Se puso la mano derecha a manera de visera para contemplar a contra luz la patética figura de Flauber y cumplir con su cometido. Una breve invitación y después desaparecer del escenario. Ese paraje inhóspito que le ponía los pelos de punta.

Pero Flaubert no le dio tiempo a abrir la boca. Se excusó desde arriba por las circunstancias que le impedían bajar a darle la mano como Dios manda, y un abrazo después de tanto tiempo y muchos menos recibirlo en condiciones tan aciagas, distinguido ministro y amigo. El ministro asentía sin cesar, sudando a chorros, mientras Flaubert hacía un recuento de la gravedad de su situación sin dar respiro, sin dejar una brecha en el monólogo al querido, inapreciable, inolvidable compañero de estudios que me honra con su gratísima presencia.

El ministro comenzó a desesperarse en serio cuando al cabo de diez minutos se dio cuenta de que Flaubert mantenía intacta su cuerda oratoria y no cejaba en su empeño de martirizarlo con cumplidos y lamentos, sobre todo cumplidos como el de varón ilustre, lumbrera del derecho, gran caballero, inefable correligionario y otros títulos que le otorgaba con el mayor dispendio de saliva y extrema generosidad.

En la primera pausa, el ministro correspondió con un breve saludo a su elogiosa perorata y le hizo una curiosa invitación que tuvo que repetir tres veces para hacerse entender por parte del atónito Flaubert que en realidad había entendido desde la primera vez y se negaba a creerlo.

-Ahí, al pie de la puerta, le dejo en un sobre lacrado el mensaje que le envía su Excelencia.

Acto seguido, sin darle tiempo a responder, el ministro se internó en su mundo de aire acondicionado y el flamante vehículo y la escolta motorizada se pusieron en marcha en lo que más bien parecía una fuga precipitada y desaparecieron en la nada dejando una inmensa polvareda a su paso, al tiempo que los soldados de posta en el torturadero rompían tímidamente filas sin saber qué pensar ni hacer respecto a la extraña visita de un alto funcionario de la presidencia al insignificante señor Flaubert que nadie respetaba en esos predios.

En el balcón Flaubert permanecía atónito, mascullando en voz baja su desconcierto. El ministro le había dicho palabras que le parecieron extraordinarias y resonantes y retumbaban ahora como un eco de cañón en su memoria. ¿Pero era acaso posible que le sucediera una cosa semejante? Pues sí señor, era cierto. El honorable Presidente de la República, el Doctor Joaquín Amparo Balaguer Ricardo lo invitaba en persona al Palacio Nacional, deseaba verlo personalmente. Lo decía en el papel timbrado con el sello de la presidencia y la firma del presidente que le habían dejado en un sobre lacrado al pie de la puerta con su nombre y dirección escritos con exquisita caligrafía.

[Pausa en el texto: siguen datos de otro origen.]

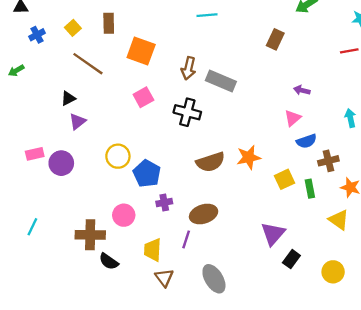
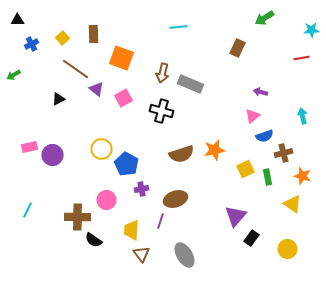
purple triangle: (77, 121) -> (96, 89), moved, turned -42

Pero Flaubert no podía creerlo todavía. Era una borrachera sorda lo que sentía, como un aturdimiento de ideas y palabras que se le enredaban en la marea de emociones. Temblaba de pies a cabeza con un temblor destemplado, y sentía como si los ojos se salieran de sus órbitas. Se derramaba por dentro en un derrame visceral. Leía y releía la invitación y no podía creerlo todavía.

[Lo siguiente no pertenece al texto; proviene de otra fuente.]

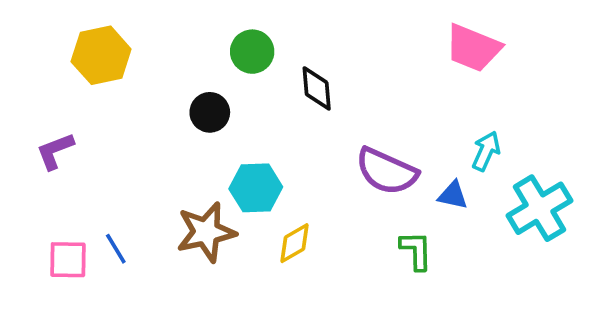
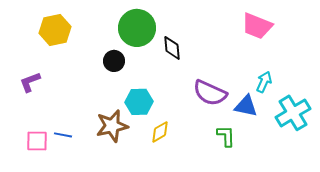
green circle: (252, 52) -> (137, 28), size x1.6
blue triangle: (453, 195) -> (246, 106), size x1.4
blue line: (116, 249) -> (63, 135), turned -48

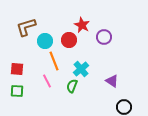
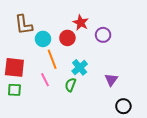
brown L-shape: (26, 27) -> (24, 25), turned -80
red square: (17, 69) -> (14, 67), size x1.5
purple triangle: (112, 81) -> (111, 80), turned 32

No acababa de creerlo ni siquiera cuando las puertas del Palacio Nacional se abrieron a su paso, escoltado por recios militares rectilíneos y sinuosos en su impecable traje gris. Militares que lo guiaban a través de corredores que daban a puertas custodiadas por militares y que se abrían a corredores custodiados por militares, que daban a puertas custodiadas por militares y se abrían a nuevos corredores custodiados por militares.

Puertas que se abrían y cerraban como una caja de sorpresas china, dentro de la cual hay siempre una dentro de la otra y no parece tener fin. Corredores que Flaubert no había nunca traspasado ni en la imaginación ni en el sueño ni en la duda, y que ahora se le presentaban inéditos, borrosos, en una especie de impalpable y fantasmosa realidad. Corredores que conducían con rumbo inexorable al laberinto donde moraba el minotauro.